Abrir la nevera y ver un caos de táperes, verduras y cartones de leche no solo es una pesadilla visual. Según la OCU, es una de las razones por las que tu factura de la luz se dispara cada mes. El frigorífico es el electrodoméstico que más consume, y cómo lo organizas importa más de lo que crees.

No se trata solo de limpieza. La circulación del aire frío es vital para que el motor no trabaje el doble. Si bloqueas las salidas o amontonas los alimentos sin criterio, estás tirando dinero por la puerta (literalmente).

La ingeniería de la atención aplicada al hogar: la OCU ha lanzado el mapa definitivo para que cada alimento encuentre su lugar y tú encuentres el ahorro que tanto buscamos.

El mapa del frío: dónde va cada cosa

La regla de oro es sencilla: el aire frío baja. Por eso, las zonas inferiores son las más gélidas y las superiores las más «tibias». Si colocas la carne arriba, se echará a perder antes y obligarás a la nevera a bajar más la temperatura.

En los estantes superiores y centrales, lo ideal es colocar los lácteos (yogures, quesos), embutidos y aquellos platos cocinados que ya están listos para consumir. Es la zona con la temperatura más estable para productos que no necesitan un frío extremo.

La zona baja (justo encima de los cajones) es el lugar sagrado para la carne y el pescado fresco. Aquí es donde el termómetro marca su mínimo, garantizando la seguridad alimentaria y evitando que los jugos contaminen otros productos.

Dato importante: Los cajones están diseñados para las frutas y verduras, que necesitan protección contra el frío directo para no «quemarse» o perder su textura crujiente.

La puerta: el lugar más peligroso para la leche

Es el error que cometemos el 99% de los mortales. Ponemos la leche en la puerta porque cabe perfectamente, pero es la zona que sufre más oscilaciones térmicas cada vez que abrimos la nevera.

La OCU advierte: la puerta debe reservarse para productos con conservantes naturales o que aguanten bien los cambios de temperatura, como mermeladas, salsas (kétchup, mostaza), huevos y bebidas que no sean lácteas.

Al mover la leche al estante central, no solo durará más tiempo en perfecto estado, sino que evitarás que el frigorífico tenga que «esforzarse» para recuperar el frío perdido en esta zona exterior tan expuesta.

Trucos extra para reducir el consumo

Además del orden, hay pequeños gestos de ingeniería doméstica que marcan la diferencia. Uno de ellos es no pegar los alimentos a las paredes del fondo. Dejar un par de centímetros de separación permite que el aire fluya y enfríe de forma homogénea.

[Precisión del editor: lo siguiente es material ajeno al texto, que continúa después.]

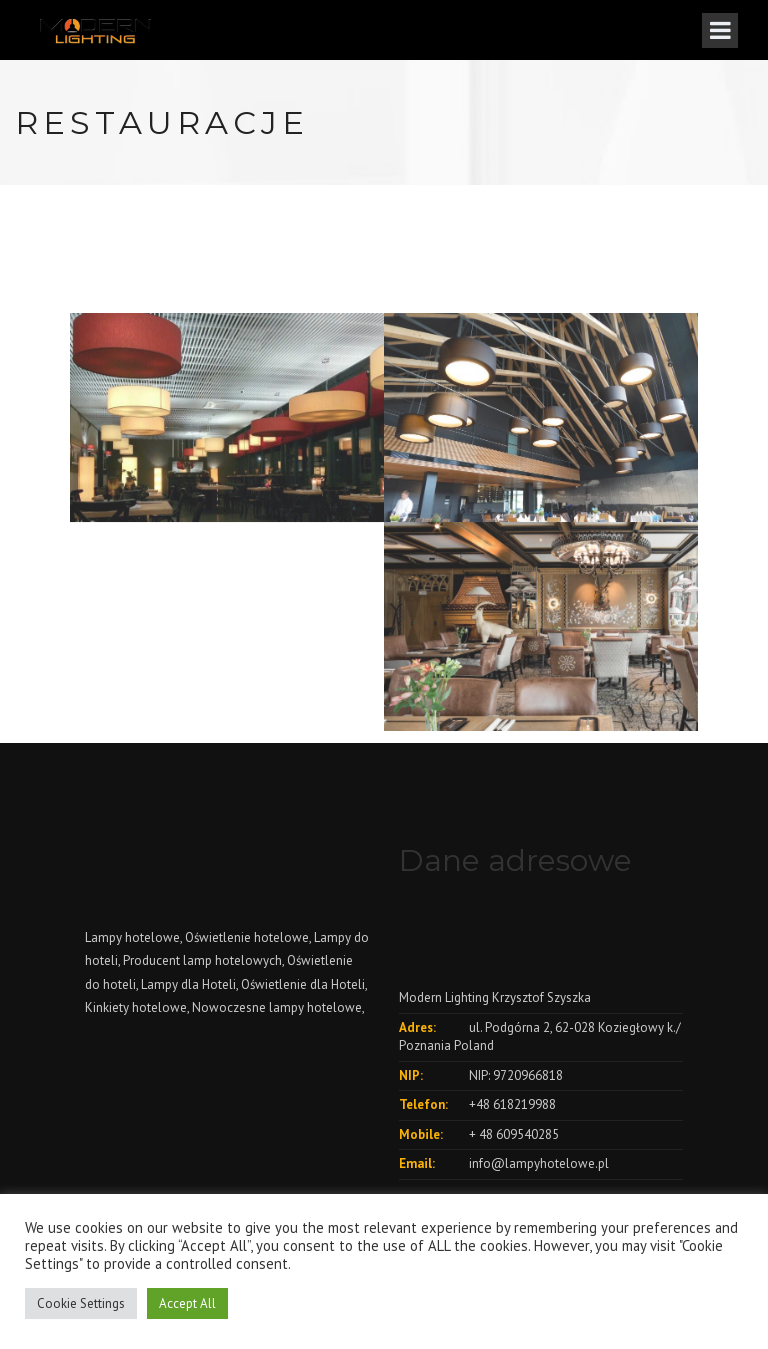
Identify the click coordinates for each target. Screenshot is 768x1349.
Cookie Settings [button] (81, 1303)
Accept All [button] (187, 1303)
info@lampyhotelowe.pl (539, 1163)
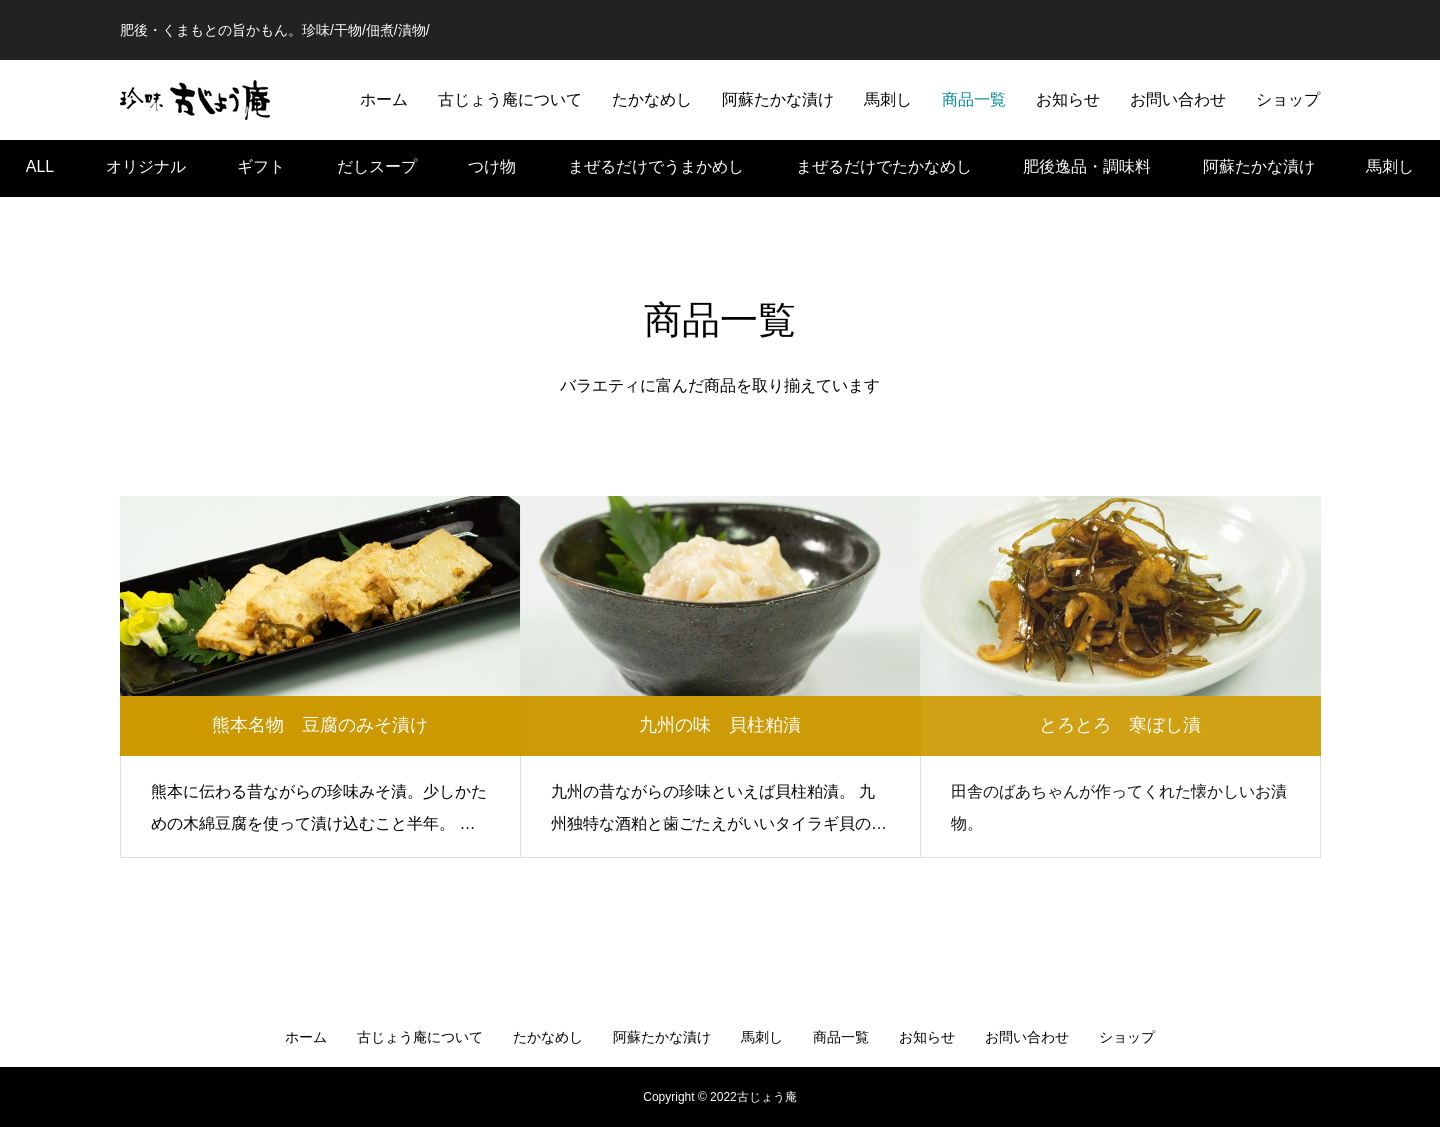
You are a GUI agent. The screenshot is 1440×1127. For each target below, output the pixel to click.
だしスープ (377, 158)
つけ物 (492, 158)
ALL (40, 158)
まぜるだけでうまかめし (656, 158)
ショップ (1288, 99)
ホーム (384, 99)
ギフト (261, 158)
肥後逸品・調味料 (1087, 158)
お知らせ (1068, 99)
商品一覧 (974, 99)
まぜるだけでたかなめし (884, 158)
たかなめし (652, 99)
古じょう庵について (510, 99)
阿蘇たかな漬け (778, 99)
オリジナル (146, 158)
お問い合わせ (1178, 99)
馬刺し (888, 99)
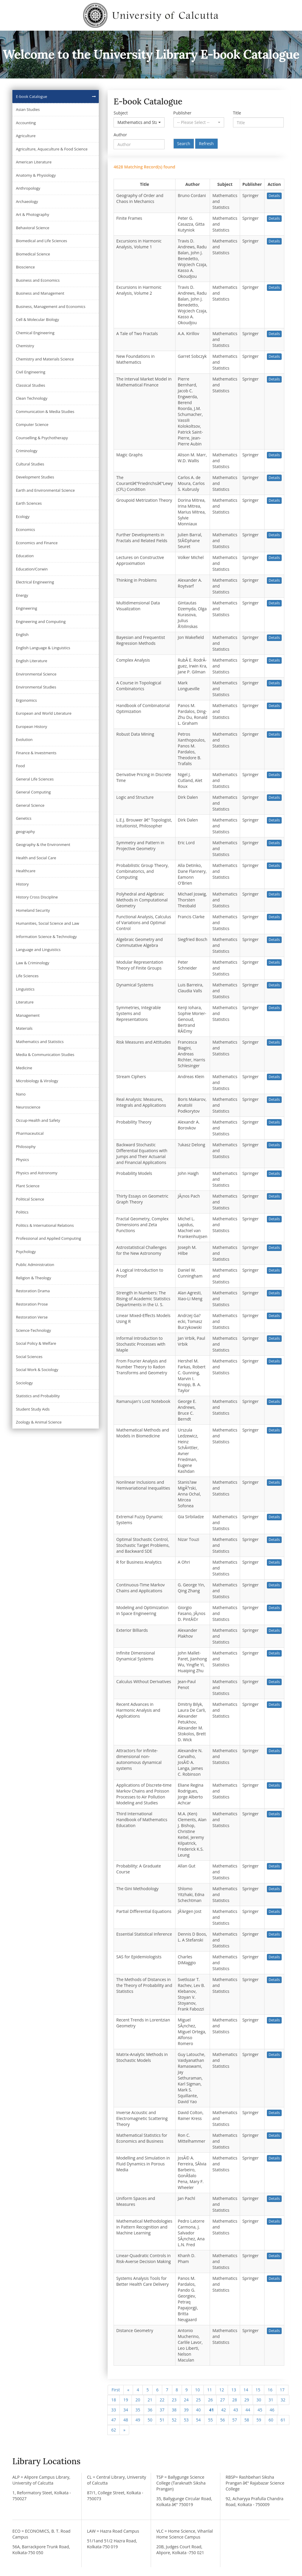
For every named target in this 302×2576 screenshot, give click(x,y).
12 (221, 2390)
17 (282, 2390)
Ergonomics (26, 700)
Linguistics (25, 989)
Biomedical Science (33, 254)
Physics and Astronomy (37, 1172)
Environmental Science (36, 674)
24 (186, 2400)
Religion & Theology (33, 1277)
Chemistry (25, 345)
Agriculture (26, 135)
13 (234, 2390)
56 (222, 2420)
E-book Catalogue (31, 96)
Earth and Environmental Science (45, 490)
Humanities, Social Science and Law (47, 923)
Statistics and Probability (38, 1395)
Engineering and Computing (41, 621)
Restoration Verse (31, 1317)
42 (223, 2410)
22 (162, 2400)
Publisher (182, 113)
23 (174, 2400)
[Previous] (128, 2390)
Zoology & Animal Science (39, 1422)
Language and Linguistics (38, 949)
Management (28, 1015)
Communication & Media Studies (45, 411)
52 (174, 2420)
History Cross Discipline (37, 897)
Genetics (23, 818)
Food (20, 765)
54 (198, 2420)
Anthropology (28, 188)
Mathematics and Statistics (40, 1041)
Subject (121, 113)
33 (113, 2410)
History (22, 884)
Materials (24, 1028)
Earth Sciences (29, 503)
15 (258, 2390)
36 (149, 2410)
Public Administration (35, 1264)
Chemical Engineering (35, 332)
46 (272, 2410)
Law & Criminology (32, 962)
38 (174, 2410)
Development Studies (35, 477)
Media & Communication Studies (45, 1054)
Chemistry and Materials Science (45, 359)
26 (210, 2400)
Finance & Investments (36, 752)
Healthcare (25, 870)
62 (113, 2430)
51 (162, 2420)
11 (209, 2390)
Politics (22, 1212)
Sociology (24, 1382)
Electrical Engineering (35, 582)
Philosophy (26, 1146)
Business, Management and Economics (50, 306)
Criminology (26, 450)
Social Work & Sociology (37, 1369)
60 (271, 2420)
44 (247, 2410)
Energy (22, 595)
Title (237, 113)
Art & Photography (32, 214)
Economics (25, 529)
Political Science (30, 1199)
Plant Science (28, 1185)
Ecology (22, 516)
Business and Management (40, 293)
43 (235, 2410)
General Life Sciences (35, 779)
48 (125, 2420)
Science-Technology (33, 1330)
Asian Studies (28, 109)
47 (113, 2420)
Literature (25, 1002)
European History (31, 726)
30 (259, 2400)
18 (113, 2400)
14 (246, 2390)
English (22, 634)
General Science (30, 805)
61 (283, 2420)
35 (137, 2410)
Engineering (26, 608)
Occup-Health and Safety (38, 1120)
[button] (139, 122)
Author (120, 134)
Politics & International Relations (45, 1225)
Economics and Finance (37, 542)
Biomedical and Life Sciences (41, 240)
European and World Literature (43, 713)
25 (198, 2400)
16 (270, 2390)
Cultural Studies (30, 464)
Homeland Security (33, 910)
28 (234, 2400)
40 (198, 2410)
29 (246, 2400)
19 (125, 2400)
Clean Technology (31, 398)
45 (259, 2410)
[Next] (124, 2430)
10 (197, 2390)
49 (137, 2420)
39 (186, 2410)
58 (246, 2420)
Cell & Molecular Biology (37, 319)
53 (186, 2420)
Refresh (206, 143)
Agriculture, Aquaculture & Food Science (52, 149)
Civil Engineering (30, 372)
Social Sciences (29, 1356)
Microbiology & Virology (37, 1080)
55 (210, 2420)
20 (137, 2400)
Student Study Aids (33, 1409)
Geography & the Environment (43, 844)
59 (259, 2420)
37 (162, 2410)
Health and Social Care (36, 857)
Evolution (24, 739)
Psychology (26, 1251)
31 (271, 2400)
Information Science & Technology (46, 936)
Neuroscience (28, 1107)
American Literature (34, 162)
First (115, 2390)
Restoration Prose (32, 1304)
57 (234, 2420)
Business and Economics (38, 280)
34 (125, 2410)
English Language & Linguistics (43, 647)
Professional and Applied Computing (48, 1238)
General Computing (33, 792)
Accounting (26, 122)
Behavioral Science (32, 227)
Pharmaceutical (30, 1133)
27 (222, 2400)
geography (25, 831)
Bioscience (25, 267)
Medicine (24, 1067)
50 (149, 2420)
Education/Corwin (32, 569)
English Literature (31, 660)
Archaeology (27, 201)
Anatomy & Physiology (36, 175)
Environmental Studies (36, 687)
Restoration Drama (33, 1290)
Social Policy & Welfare (36, 1343)
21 (149, 2400)
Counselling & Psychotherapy (42, 437)
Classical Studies (30, 385)
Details (274, 195)
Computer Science (32, 424)
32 (283, 2400)
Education (25, 555)
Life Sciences (27, 975)
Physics (22, 1159)
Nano (21, 1094)
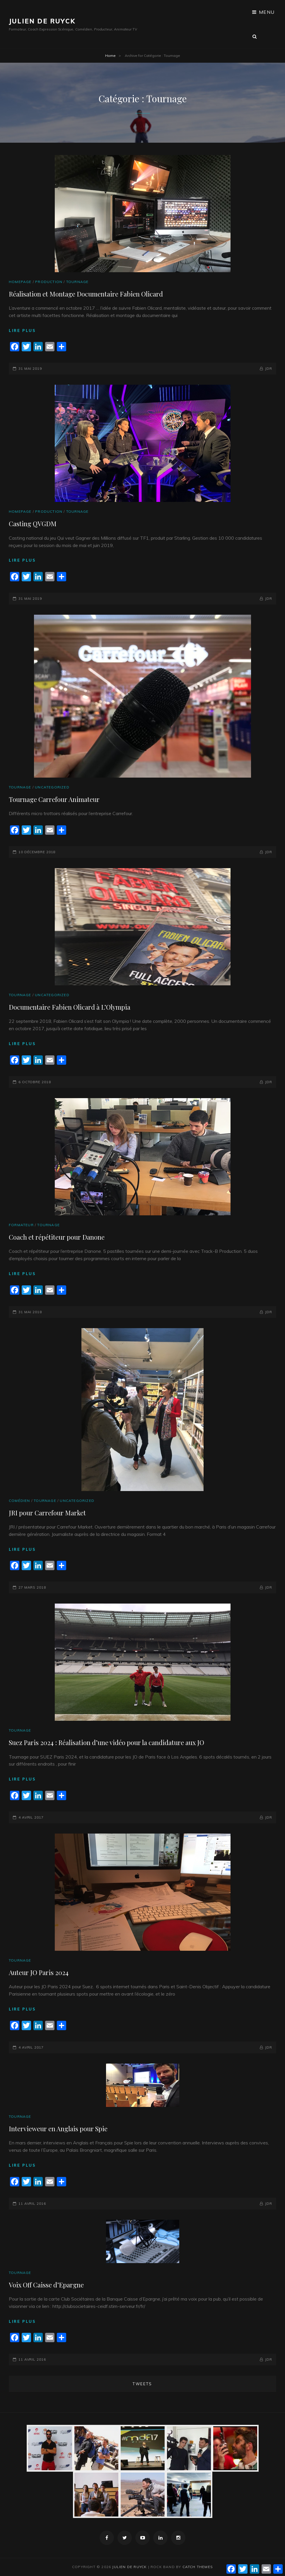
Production (48, 282)
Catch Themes (197, 2567)
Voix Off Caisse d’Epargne (46, 2284)
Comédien (19, 1500)
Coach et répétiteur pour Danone (57, 1237)
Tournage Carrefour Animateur (54, 799)
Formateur (21, 1225)
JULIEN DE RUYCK (42, 21)
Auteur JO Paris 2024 (39, 1972)
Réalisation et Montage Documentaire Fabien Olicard (86, 293)
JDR (268, 368)
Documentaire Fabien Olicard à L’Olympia (69, 1007)
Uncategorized (52, 787)
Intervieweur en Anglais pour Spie (58, 2128)
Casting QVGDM (33, 523)
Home (110, 55)
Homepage (20, 282)
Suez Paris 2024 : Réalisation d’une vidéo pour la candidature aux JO (106, 1742)
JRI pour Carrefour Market (47, 1512)
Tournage (77, 282)
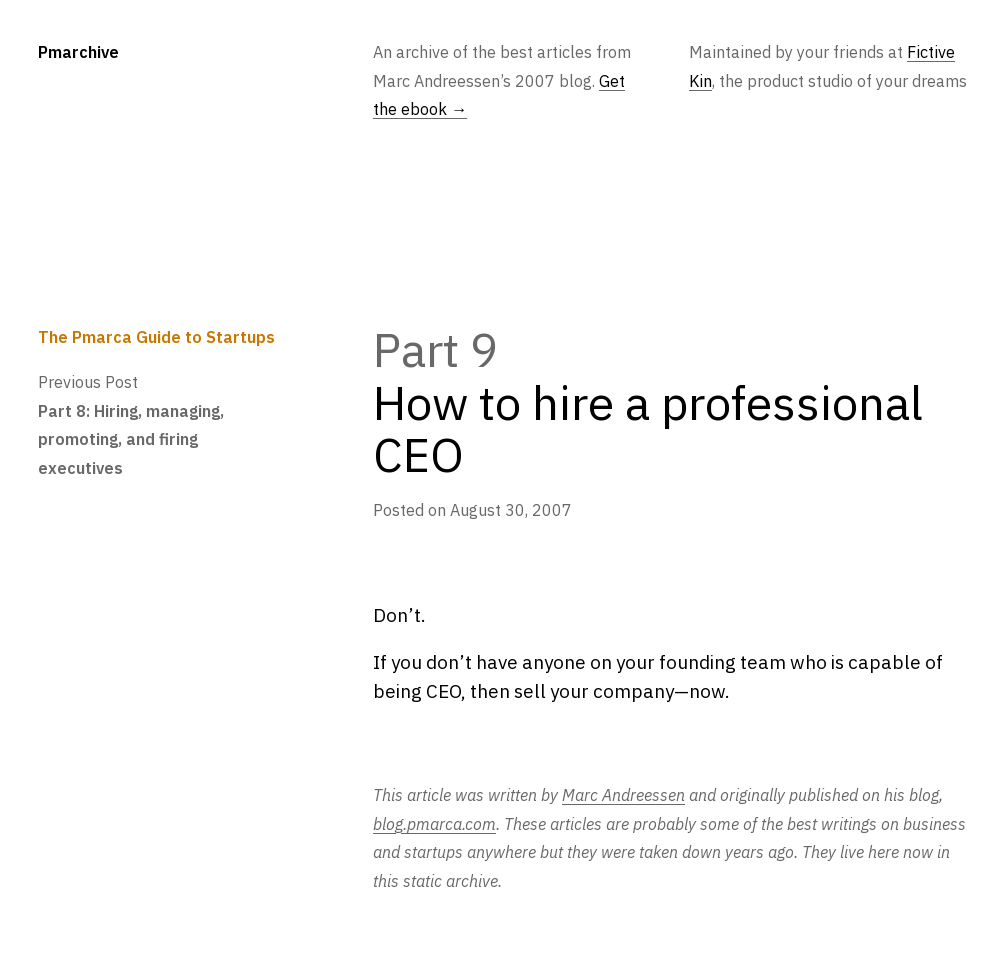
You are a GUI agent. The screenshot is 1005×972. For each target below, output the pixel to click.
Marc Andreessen (623, 794)
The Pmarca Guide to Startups (156, 336)
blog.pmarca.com (434, 823)
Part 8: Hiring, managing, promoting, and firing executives (131, 439)
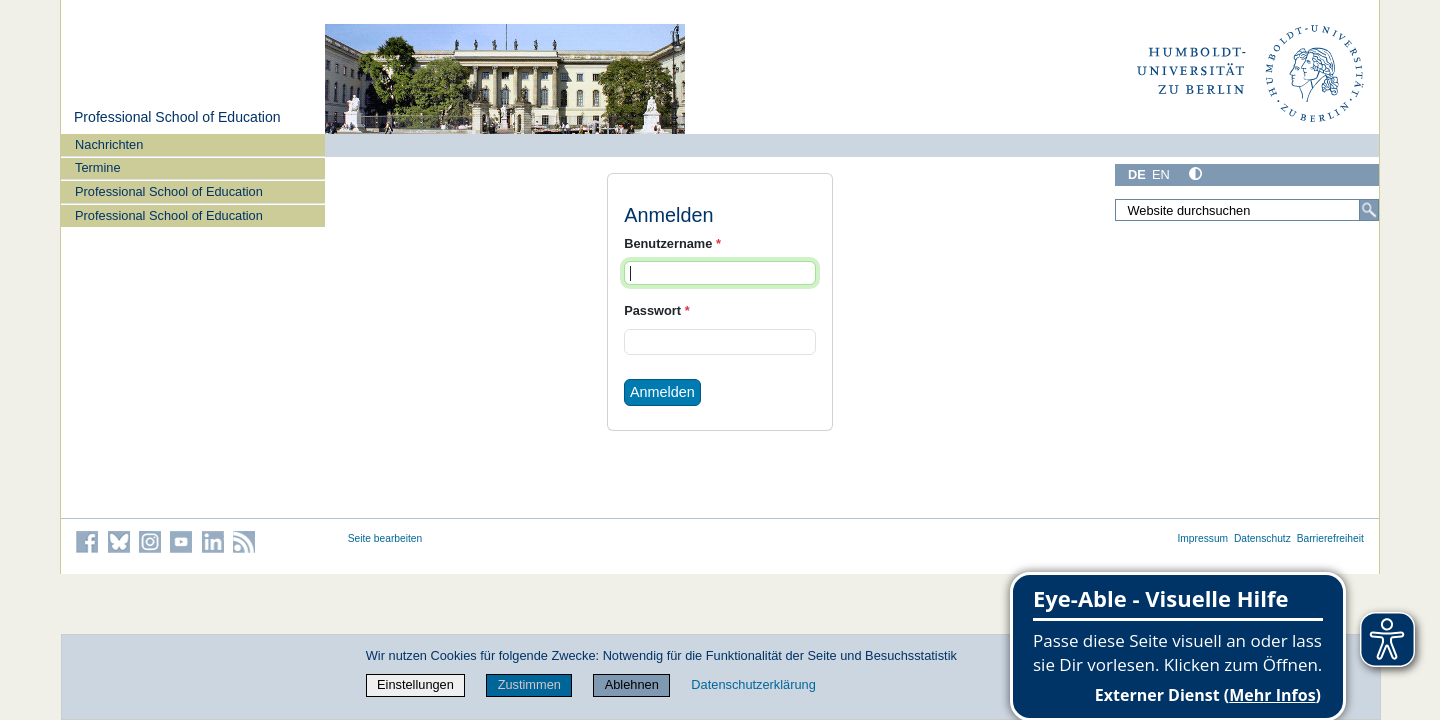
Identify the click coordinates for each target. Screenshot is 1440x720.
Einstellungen (415, 684)
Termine (98, 167)
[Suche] (1369, 210)
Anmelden (662, 392)
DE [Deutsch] (1137, 174)
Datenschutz (1262, 538)
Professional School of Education (177, 117)
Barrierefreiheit (1330, 538)
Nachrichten (109, 144)
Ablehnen (632, 684)
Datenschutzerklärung (753, 684)
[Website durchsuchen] (1247, 210)
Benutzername (672, 243)
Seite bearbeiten (385, 538)
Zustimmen (529, 684)
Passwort (656, 310)
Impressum (1202, 538)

Otro consejo vital de la OCU es la temperatura. Ajustar el termostato a 5ºC para el frigo y -18ºC para el congelador es el equilibrio perfecto entre conservación y eficiencia energética. Cada grado que bajes de aquí, aumenta el consumo un 7%.

Truco: Nunca metas comida caliente. Espera a que esté a temperatura ambiente. Meter un táper de lentejas humeantes obliga a la nevera a un sobreesfuerzo brutal que verás reflejado en tu próxima factura.

Limpieza y eficiencia: el combo ganador

Una nevera llena pero organizada consume menos que una vacía (porque los alimentos fríos ayudan a mantener la inercia térmica), pero una nevera con hielo en las paredes es un agujero negro de energía.

Revisar las juntas de la puerta para asegurar que cierran herméticamente y limpiar el polvo de la rejilla trasera una vez al año son las mejores inversiones de tiempo que puedes hacer para que tu electrodoméstico dure más y gaste menos.

¿Tienes la nevera organizada por «zonas» o simplemente pones las cosas donde caben?

Al fin y al cabo, ahorrar luz comienza por saber dónde pones el cartón de leche.

Nos vemos en el próximo consejo para que tu casa trabaje para ti, y no al revés.